The studies referenced above, delineating GC effects in vitro, primarily experimented with the immortal C2C12 mouse myoblast cell line, rather than a finite human myogenic cell line as used in our experimental methods. Thus, differences in the behavior of mouse versus human myoblasts, finite versus immortalized cell line, or a cell line specific effect, could account for these disagreements. Although murine models sometimes can translate directly to human conditions, it has been shown that murine myogenesis differs substantially from human myogenesis [49]. Moreover, finite cultures are more suitable than immortalized cell lines for investigating in vivo skeletal muscle growth and differentiation as they represent a model that is closer to in vivo situations and clinical applications. Furthermore, the cellular effects of GCs in vitro vary with both the origin of the cells (species) and with the nature and concentration of the steroid employed. Therefore, differences in the GC type and concentration used may also underlie the conflicting data.
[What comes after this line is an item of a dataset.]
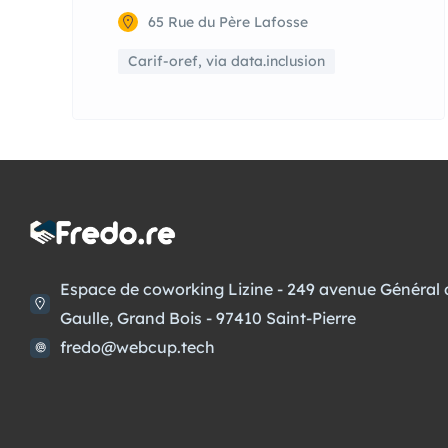
65 Rue du Père Lafosse
Carif-oref, via data.inclusion
Espace de coworking Lizine - 249 avenue Général 
Gaulle, Grand Bois - 97410 Saint-Pierre
fredo@webcup.tech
One limitation of this study is linked to serum pooling. While pooled serum samples provide an effective way for multiple testing when MPCs availability is limited, there could be individual outliers in the pool that could account for the effects detected. Another drawback of this study is that of standard cell culture techniques since they do not mimic physiological conditions. Culturing of MPCs in a controlled environment does not consider the constant complex interactions that take place into the skeletal muscle microenvironment. Thus, additional in vivo studies will be needed to further determine the significance of our results.

Conclusion

Our findings suggest that MPC capacity is not compromised in COPD patients neither in stable conditions nor during exacerbations. MP treatment, on the other hand, resulted in a reduced efficiency of myogenic differentiation. This finding strengthens the concept that GC treatment over the long term, mainly in frequently exacerbator COPD patients, may translate into reduced effectiveness of satellite cell function which, in turn, may contribute to hamper restoration of muscle wasting.